How can you organize your team so that the data architecture is working good for them, is being more productive for the developers, and things like that? How can we organize the data in such a way that it is productive, again, for the business users and things like that. I generally focus on that side so that the architecture is providing for the end-users in such a way that it is useful. It is making them productive. The end-users of an architecture are of course the business people, but they're developers. There are other stakeholders, there are many different kinds of stakeholders.
I generally tend to also work with this software. We are not necessarily fighting with the software people. Data architecture is part of software architecture. We just care more about the data and they care more about the software, so how do you come together to care about the architecture? If you look at it that way, then you can work within the team of software architecture to deliver whatever architecture the company needs or the organization needs.
Zhamak: I really want to emphasize that last point. I think data architecture or data architecture decisions should not be isolated decisions. They have to be part of a bigger picture architecture and that bigger picture architecture is both around applications, integration of their data into ML and analytics, and integration of that back into the application. Application system architecture, analytics architecture is all just one big architecture decision.

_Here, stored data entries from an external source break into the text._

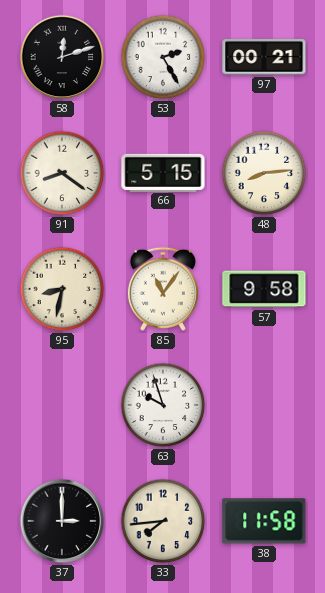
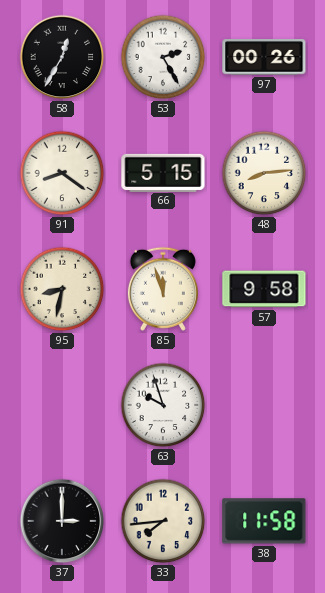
58: 12:12 -> 12:35
97: 00:21 -> 00:26
85: 11:06 -> 11:57
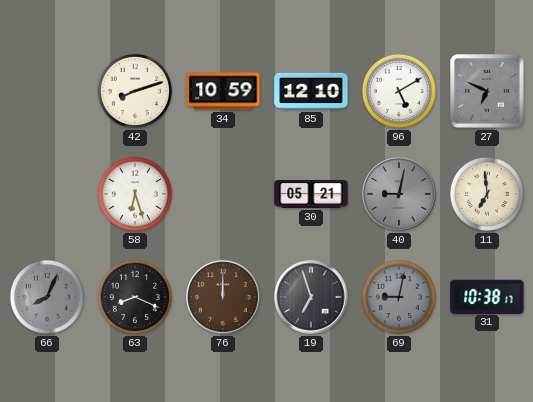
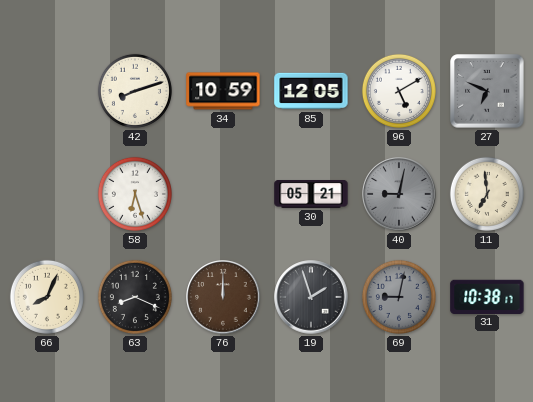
85: 12:10 -> 12:05
66 dial: grey -> cream
19: 6:57 -> 1:57
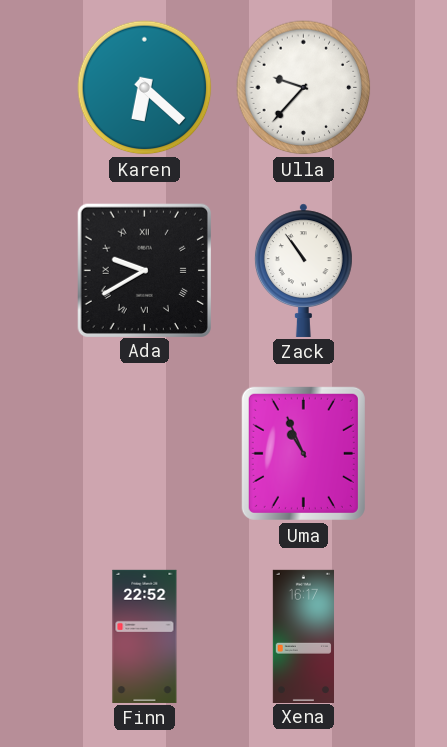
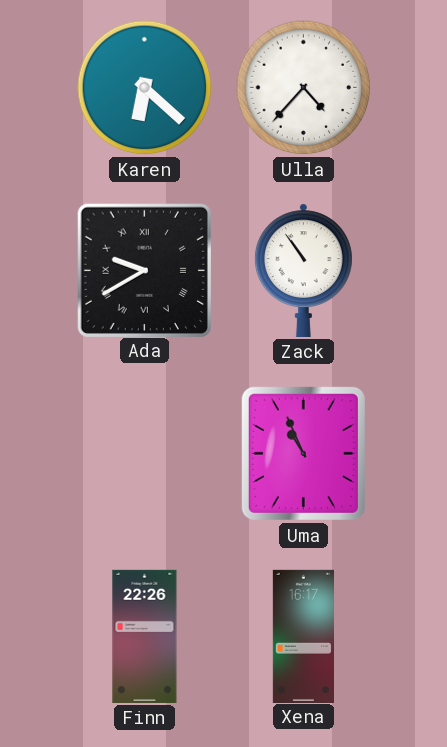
Ulla: 9:37 -> 4:37
Finn: 22:52 -> 22:26
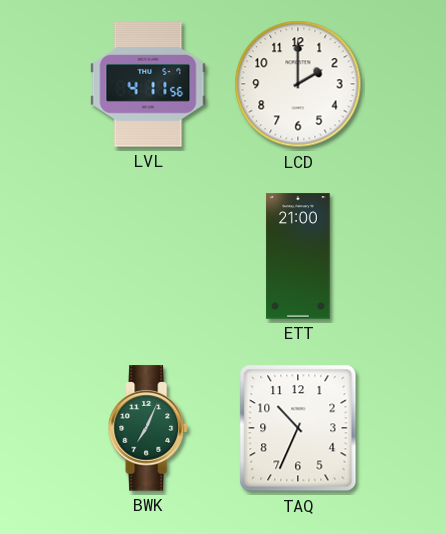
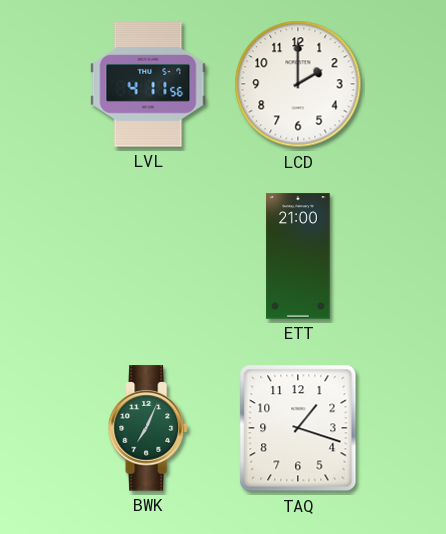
TAQ: 10:34 -> 1:18
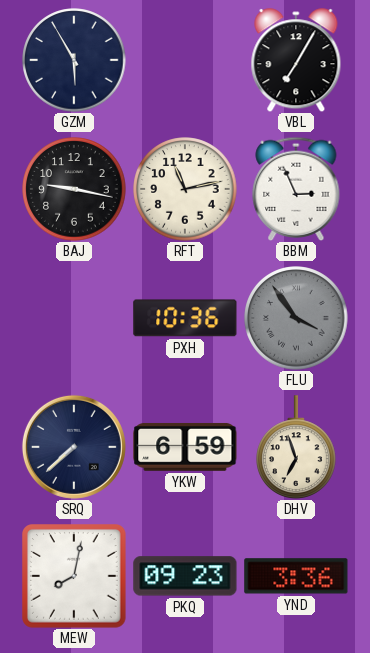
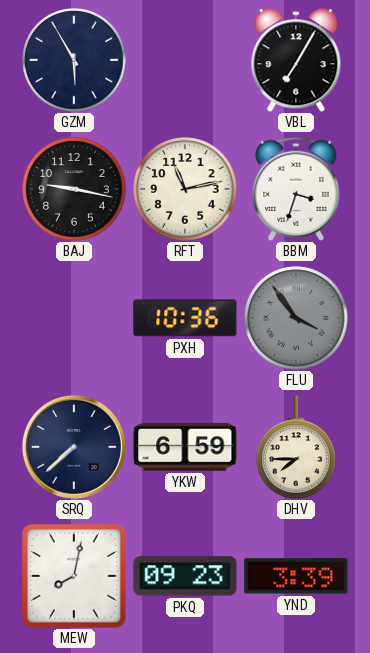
BBM: 2:56 -> 3:33
DHV: 6:57 -> 7:45
YND: 3:36 -> 3:39
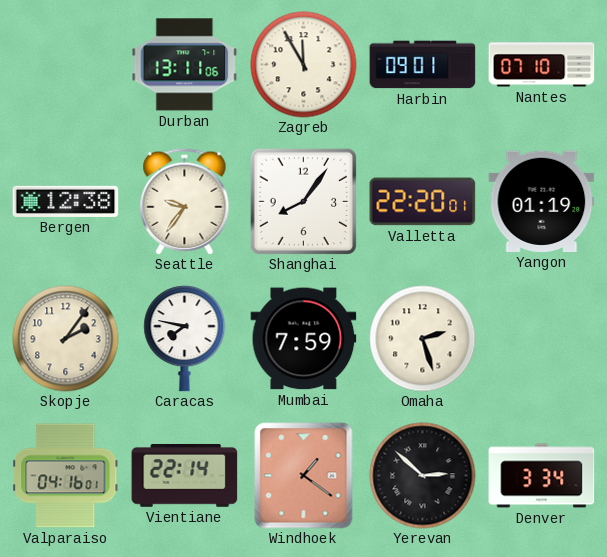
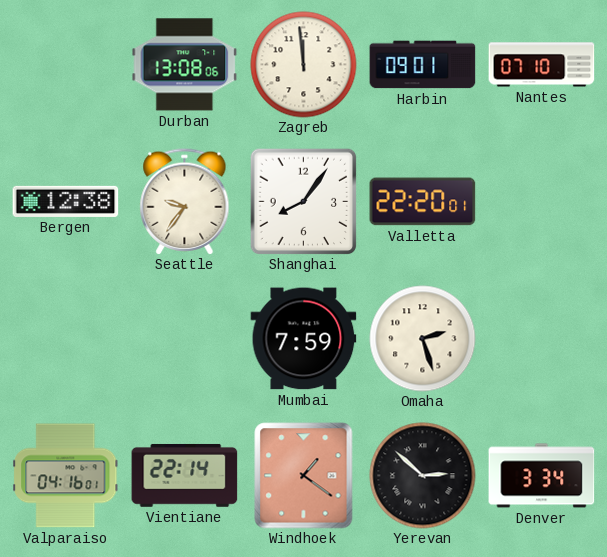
Durban: 13:11 -> 13:08
Zagreb: 11:55 -> 11:59
Yangon: 01:19 -> none
Skopje: 2:06 -> none
Caracas: 7:47 -> none
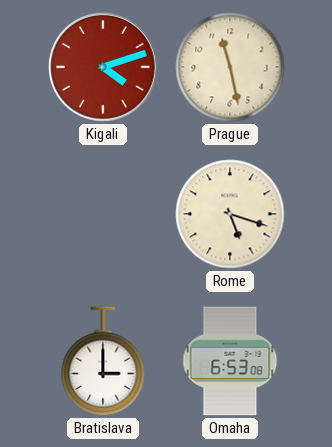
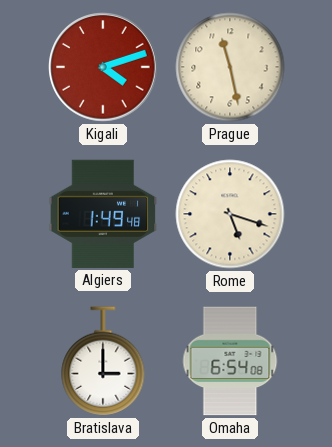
Algiers: none -> 1:49
Omaha: 6:53 -> 6:54
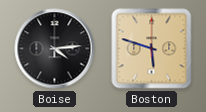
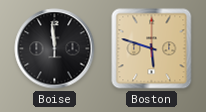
Boise: 4:14 -> 11:59
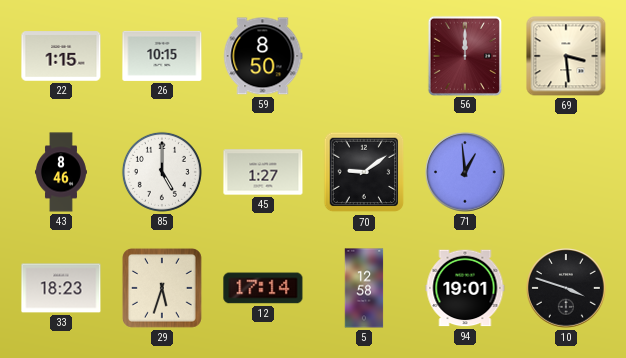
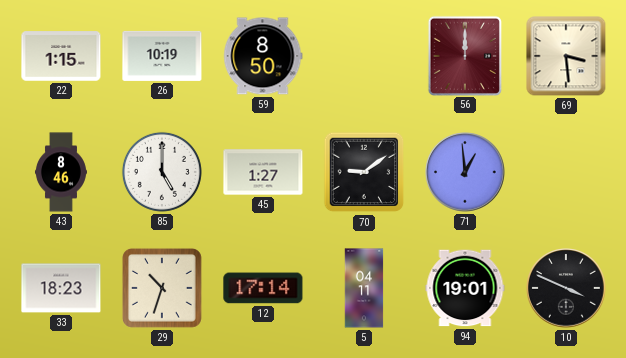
26: 10:15 -> 10:19
29: 5:33 -> 10:33
5: 12:58 -> 04:11
10: 3:48 -> 3:49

Of course, when you go deeper, you might need to make specialized decisions but a lot of the decisions are about the integration, the harmonious kind of integration of these independent pieces that need to work together. Maybe we're all talking about architecture and then yes, there are some specialized fills in the middle, but at the end of the day, we're making arch decisions.
Rebecca: Excellent. Thank you, again, Pramod, we've been cycling you through a few of these podcasts lately, and thank you, Zhamak, for joining as a guest, as opposed to a co-host on the ThoughtWorks Technology podcast. I hope people found this discussion useful. I personally found it fascinating, so thank you both Zhamak and Pramod.
Pramod: Thank you, Rebecca.
Zhamak: Thank you, Pramod and Rebecca. It was wonderful.